Con il secondo motivo di ricorso, denunciando la violazione dell'art. 2 del d.Igs. 546/1992, la parte ricorrente lamenta che il giudice tributario non aveva competenza ad accertare in via incidentale la natura di atto simulato del contratto di comodato e cita, a conforto della propria tesi, Cass. 6631/2003. Il motivo appare infondato, secondo la più recente giurisprudenza di questa Corte, condivisa dal Collegio, nel processo tributario, in forza dell'art. 2, comma 3, del d.lgs. 54 6/1992, che è espressione di un principio generale vigente anche prima che la disposizione venisse introdotta, il giudice può sempre "rilevare d'ufficio eventuali cause di nullità di contratti, la cui validità ed opponibilità all'Amministrazione abbia costituito oggetto dell'attività assertoria del ricorrente" (Cass. 20398/2005). A parte la considerazione che nella fattispecie esaminata in Cass. 6631/2003, è stata escluso il potere di accertamento incidentale del giudice tributario sul rilievo che nella specie la questione non rivestiva carattere incidentale.
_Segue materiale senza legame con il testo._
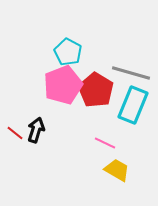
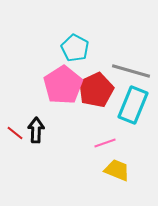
cyan pentagon: moved 7 px right, 4 px up
gray line: moved 2 px up
pink pentagon: rotated 12 degrees counterclockwise
red pentagon: rotated 16 degrees clockwise
black arrow: rotated 15 degrees counterclockwise
pink line: rotated 45 degrees counterclockwise
yellow trapezoid: rotated 8 degrees counterclockwise
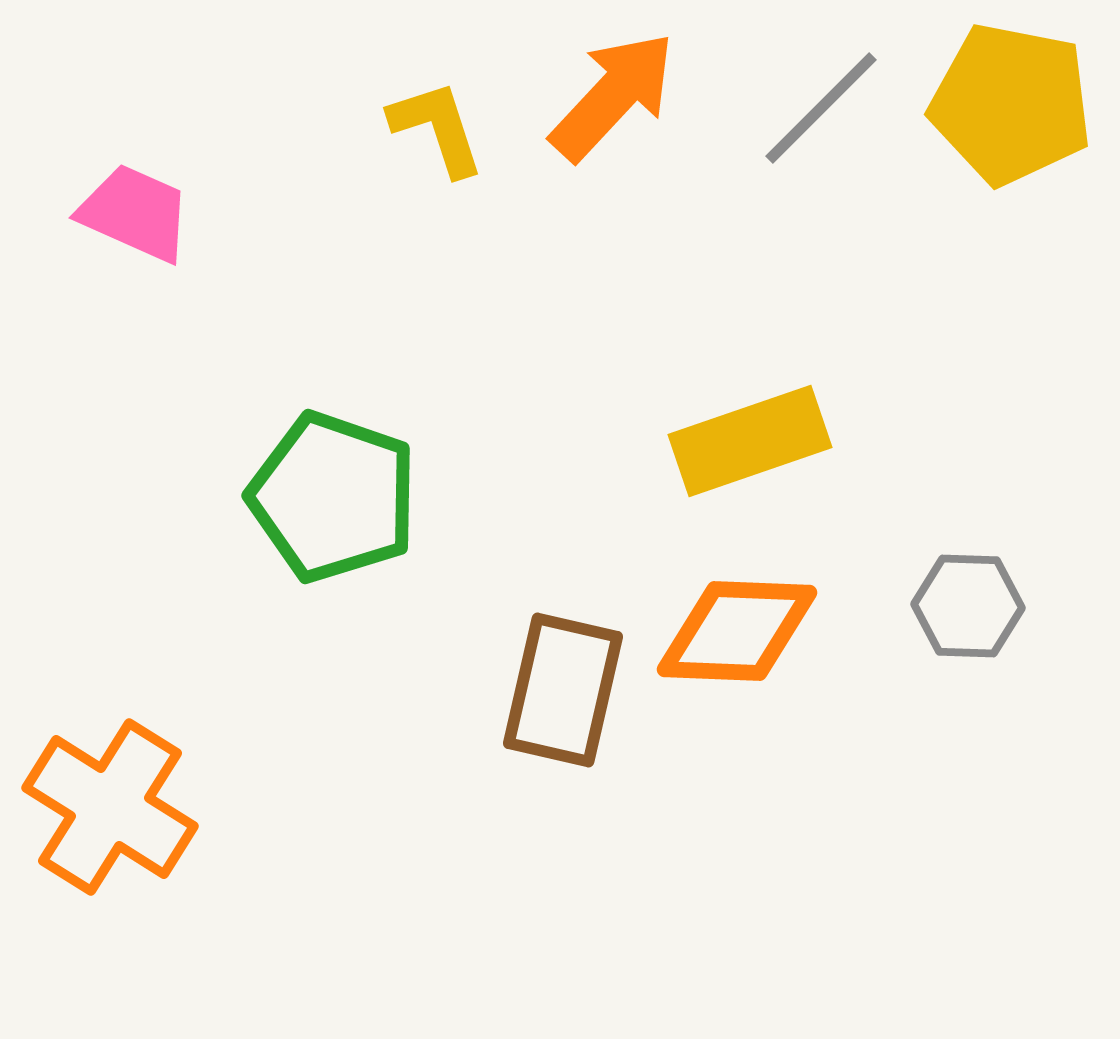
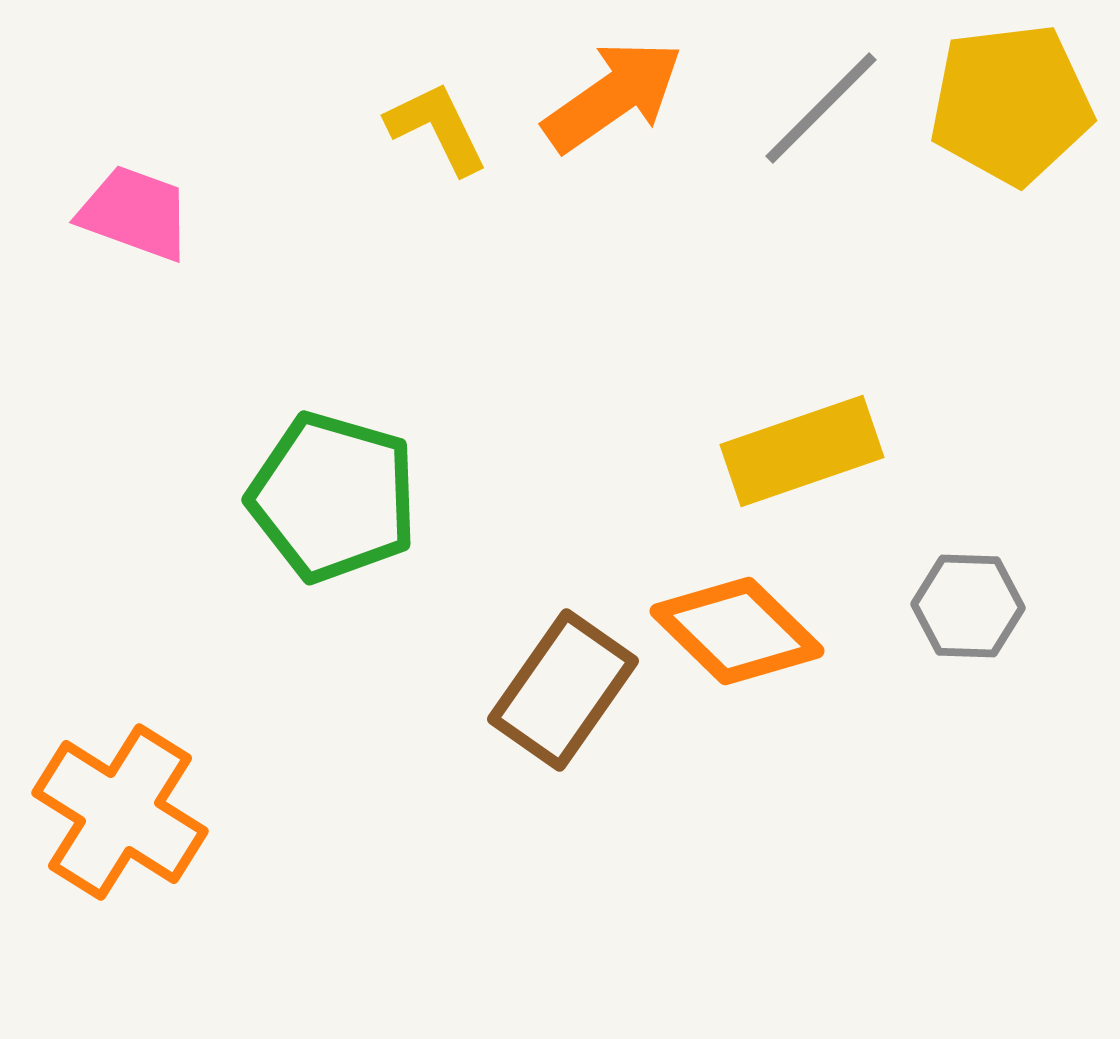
orange arrow: rotated 12 degrees clockwise
yellow pentagon: rotated 18 degrees counterclockwise
yellow L-shape: rotated 8 degrees counterclockwise
pink trapezoid: rotated 4 degrees counterclockwise
yellow rectangle: moved 52 px right, 10 px down
green pentagon: rotated 3 degrees counterclockwise
orange diamond: rotated 42 degrees clockwise
brown rectangle: rotated 22 degrees clockwise
orange cross: moved 10 px right, 5 px down
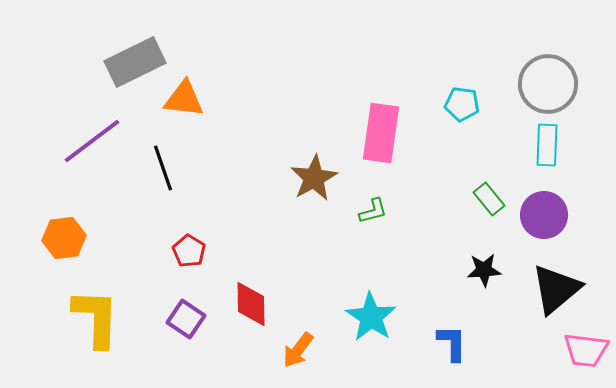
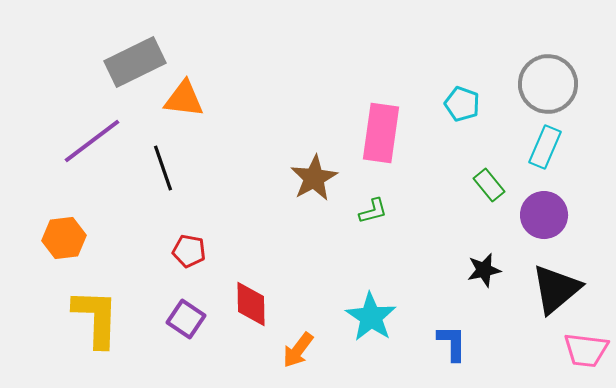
cyan pentagon: rotated 12 degrees clockwise
cyan rectangle: moved 2 px left, 2 px down; rotated 21 degrees clockwise
green rectangle: moved 14 px up
red pentagon: rotated 20 degrees counterclockwise
black star: rotated 8 degrees counterclockwise
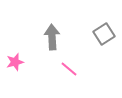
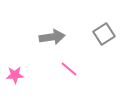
gray arrow: rotated 85 degrees clockwise
pink star: moved 13 px down; rotated 12 degrees clockwise
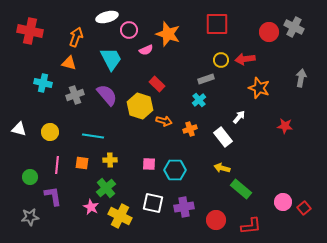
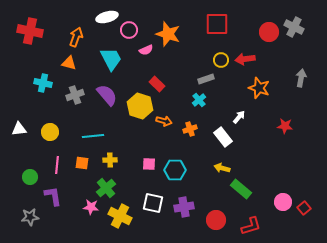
white triangle at (19, 129): rotated 21 degrees counterclockwise
cyan line at (93, 136): rotated 15 degrees counterclockwise
pink star at (91, 207): rotated 21 degrees counterclockwise
red L-shape at (251, 226): rotated 10 degrees counterclockwise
Con il terzo motivo, vengono denunciati vizi di motivazione ed alcuni profili di ultrapetizione. Quanto a quest'ultima censura, essa è priva di riferimenti normativi e, comunque, carente di quesito conclusivo. In relazione ai vizi di motivazione, la censura è formulata con riferimento al merito della causa e comunque in maniera non autosufficiente. Inoltre è anche priva della richiesta sintesi ex art. 366 bis, secondo comma, c.p.c. (v. Cass. 2652/2008).

Conseguentemente, il ricorso va rigettato e le spese, liquidate come da dispositivo, seguono la soccombenza.

P.Q.M.

La Corte rigetta il ricorso e condanna la parte ricorrente al pagamento delle spese del giudizio di legittimità, che liquida in complessivi Euro 4.200,00 (guattromiladuecento/00), di cui Euro quattromila per onorari, oltre alle spese generali ed accessori di legge.